§ **Exercise aim**
Keep images out and repeat all data exactly.

§ **Records from a collection**
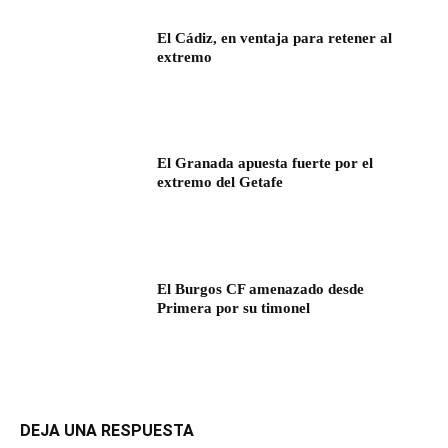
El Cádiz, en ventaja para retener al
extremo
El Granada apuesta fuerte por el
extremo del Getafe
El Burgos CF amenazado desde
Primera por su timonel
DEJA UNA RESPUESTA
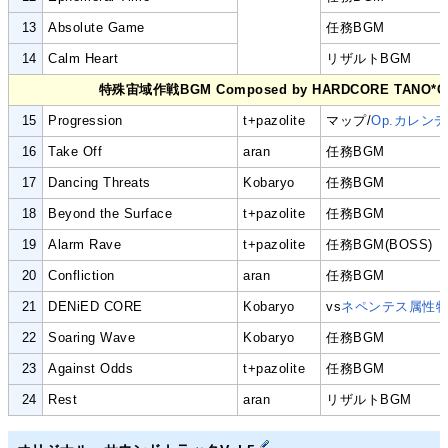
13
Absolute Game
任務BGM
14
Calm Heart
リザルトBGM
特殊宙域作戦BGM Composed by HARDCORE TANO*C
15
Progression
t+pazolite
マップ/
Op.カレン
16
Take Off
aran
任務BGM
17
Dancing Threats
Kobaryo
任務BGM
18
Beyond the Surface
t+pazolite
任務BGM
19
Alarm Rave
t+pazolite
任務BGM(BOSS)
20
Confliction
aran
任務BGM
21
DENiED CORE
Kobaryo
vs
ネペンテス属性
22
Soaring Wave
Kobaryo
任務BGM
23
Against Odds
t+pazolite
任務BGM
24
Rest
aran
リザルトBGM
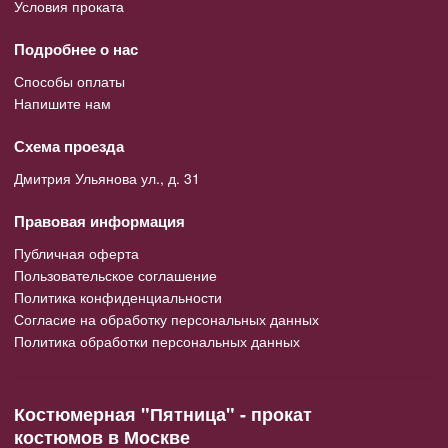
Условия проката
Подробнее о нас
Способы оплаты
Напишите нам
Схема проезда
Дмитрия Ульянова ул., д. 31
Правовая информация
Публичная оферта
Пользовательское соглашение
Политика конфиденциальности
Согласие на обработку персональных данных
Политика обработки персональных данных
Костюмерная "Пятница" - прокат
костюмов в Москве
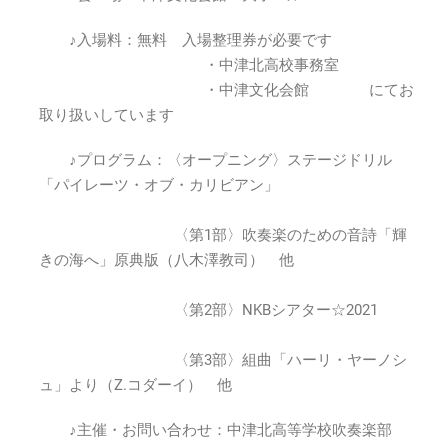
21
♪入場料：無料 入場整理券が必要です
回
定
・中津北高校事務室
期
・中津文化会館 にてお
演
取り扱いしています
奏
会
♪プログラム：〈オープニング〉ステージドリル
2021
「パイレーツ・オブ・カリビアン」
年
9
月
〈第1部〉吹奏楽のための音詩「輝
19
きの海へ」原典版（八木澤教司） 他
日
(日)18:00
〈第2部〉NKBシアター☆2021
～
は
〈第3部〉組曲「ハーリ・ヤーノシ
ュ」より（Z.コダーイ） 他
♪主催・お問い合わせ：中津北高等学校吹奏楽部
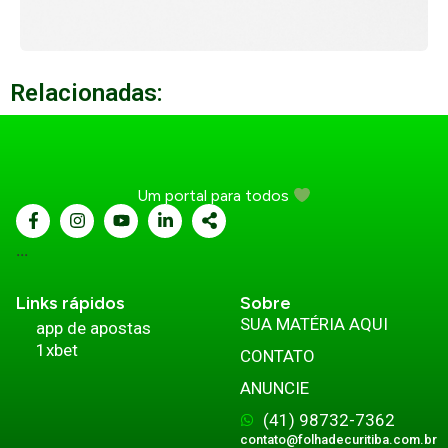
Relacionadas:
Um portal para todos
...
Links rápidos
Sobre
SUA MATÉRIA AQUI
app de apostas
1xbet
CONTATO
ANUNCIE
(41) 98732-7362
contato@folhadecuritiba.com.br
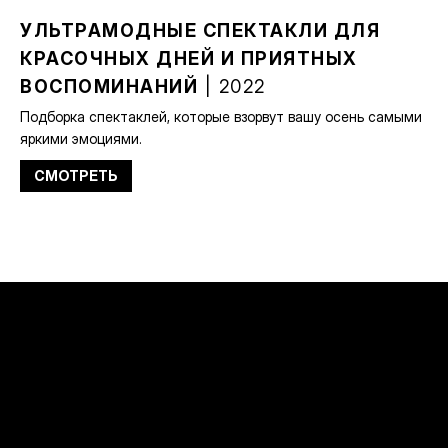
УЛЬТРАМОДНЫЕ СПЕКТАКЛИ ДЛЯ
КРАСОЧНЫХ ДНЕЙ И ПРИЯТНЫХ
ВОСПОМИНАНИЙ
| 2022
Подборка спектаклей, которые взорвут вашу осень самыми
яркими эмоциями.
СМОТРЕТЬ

§ **Problem solution**
El Cádiz, en ventaja para retener al
extremo
El Granada apuesta fuerte por el
extremo del Getafe
El Burgos CF amenazado desde
Primera por su timonel
DEJA UNA RESPUESTA
13
Absolute Game
任務BGM
14
Calm Heart
リザルトBGM
特殊宙域作戦BGM Composed by HARDCORE TANO*C
15
Progression
t+pazolite
マップ/
Op.カレン
16
Take Off
aran
任務BGM
17
Dancing Threats
Kobaryo
任務BGM
18
Beyond the Surface
t+pazolite
任務BGM
19
Alarm Rave
t+pazolite
任務BGM(BOSS)
20
Confliction
aran
任務BGM
21
DENiED CORE
Kobaryo
vs
ネペンテス属性
22
Soaring Wave
Kobaryo
任務BGM
23
Against Odds
t+pazolite
任務BGM
24
Rest
aran
リザルトBGM
Условия проката
Подробнее о нас
Способы оплаты
Напишите нам
Схема проезда
Дмитрия Ульянова ул., д. 31
Правовая информация
Публичная оферта
Пользовательское соглашение
Политика конфиденциальности
Согласие на обработку персональных данных
Политика обработки персональных данных
Костюмерная "Пятница" - прокат
костюмов в Москве
21
♪入場料：無料 入場整理券が必要です
回
定
・中津北高校事務室
期
・中津文化会館 にてお
演
取り扱いしています
奏
会
♪プログラム：〈オープニング〉ステージドリル
2021
「パイレーツ・オブ・カリビアン」
年
9
月
〈第1部〉吹奏楽のための音詩「輝
19
きの海へ」原典版（八木澤教司） 他
日
(日)18:00
〈第2部〉NKBシアター☆2021
～
は
〈第3部〉組曲「ハーリ・ヤーノシ
ュ」より（Z.コダーイ） 他
♪主催・お問い合わせ：中津北高等学校吹奏楽部
Relacionadas:
Um portal para todos
...
Links rápidos
Sobre
SUA MATÉRIA AQUI
app de apostas
1xbet
CONTATO
ANUNCIE
(41) 98732-7362
contato@folhadecuritiba.com.br
УЛЬТРАМОДНЫЕ СПЕКТАКЛИ ДЛЯ
КРАСОЧНЫХ ДНЕЙ И ПРИЯТНЫХ
ВОСПОМИНАНИЙ
| 2022
Подборка спектаклей, которые взорвут вашу осень самыми
яркими эмоциями.
СМОТРЕТЬ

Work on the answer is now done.